Special Considerations

Special considerations
  • If the patient’s gastrostomy tube becomes clogged, flush the tube with water. Notify the practitioner if flushing with water is unsuccessful. A pancreatic enzyme solution, an enzymatic declogging kit, or a mechanical declogging device may be considered before exchanging the tube for a new one.2
  • The Joint Commission issued a sentinel event alert related to managing risk during the transition to the new International Organization for Standardization tubing standards that were designed to prevent dangerous tubing misconnections, which can lead to serious patient injury and death. During the transition, make sure to trace the tubing and catheter from the patient to the point of origin before connecting or reconnecting any device or infusion, at any care transition (such as a new setting or service), and as part of the hand-off process; route tubes and catheters with different purposes in different standardized directions; when there are different access sites or several bags hanging, label the tubing at the distal and proximal ends; use tubing and equipment only as intended; and store medications for different delivery routes in separate locations.32

Patient Teaching

Patient teaching

If the patient will require an enteral tube after discharge, give the patient and family (as appropriate) oral and written instructions for instilling medication through the tube. Remain with the patient when the patient or family performs the procedure the first few times so that you can provide assistance and answer any questions. Encourage the patient and correct errors in technique, as needed.

Complications

Complications

Potential complications of enteral drug administration include aspiration, drug–drug or drug–nutrient interactions, a clogged feeding tube, reduced drug effect, and increased drug toxicity.
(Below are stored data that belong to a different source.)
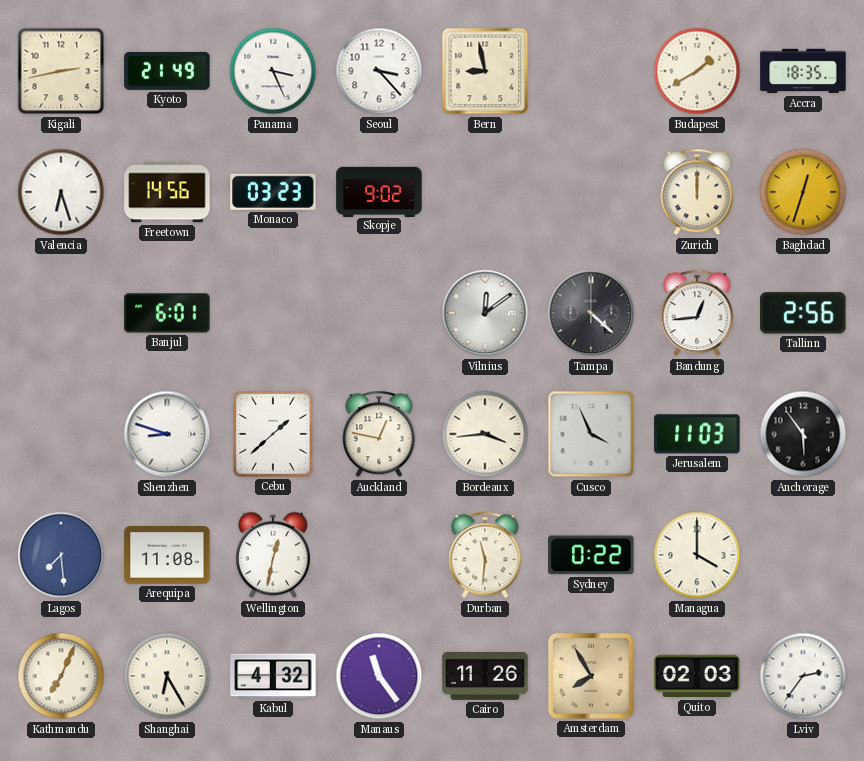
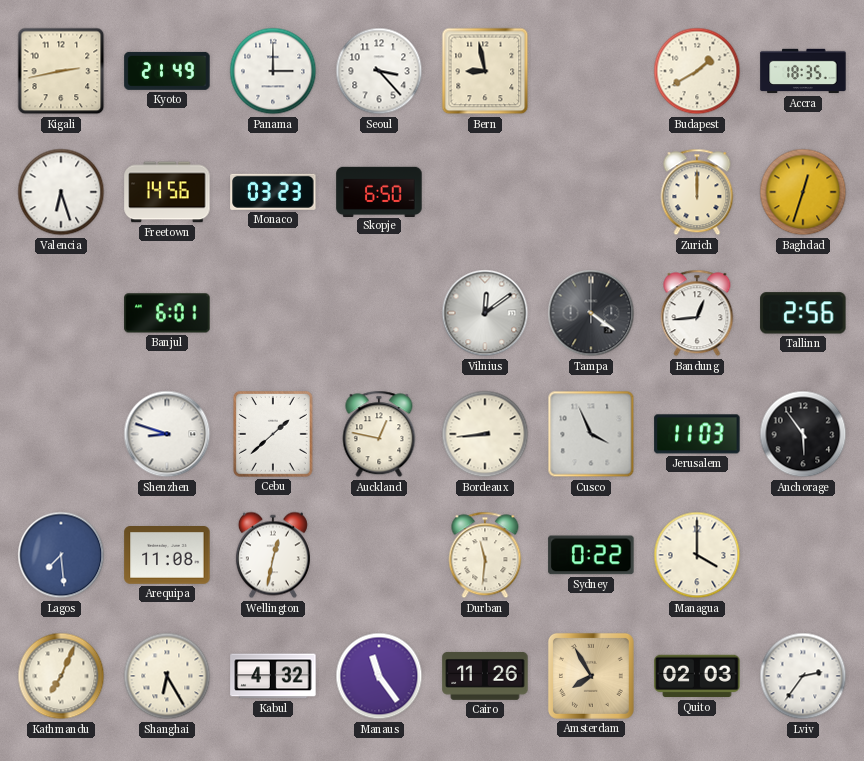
Panama: 3:26 -> 3:00
Skopje: 9:02 -> 6:50
Tampa: 4:22 -> 4:21
Bordeaux: 3:44 -> 8:44
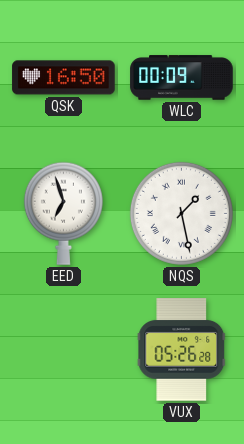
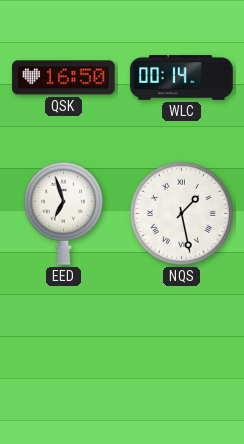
WLC: 00:09 -> 00:14
VUX: 05:26 -> none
The risk of complications increases with inappropriate preparation or administration technique.2 Some medications in liquid form contain a large amount of sorbitol, which may cause abdominal cramps and diarrhea.4

Documentation

Documentation

Document the medication strength, dose, administration route, and date and time of administration. Record any adverse reactions to the prescribed medication, the date and time that you notified the practitioner, prescribed interventions, and the patient’s response to those interventions.38 On the intake and output record, note the amount of fluid instilled. Document teaching provided to the patient and family (if applicable), their understanding of that teaching, and any need for follow-up teaching. Document whether the patient or family gave a return demonstration.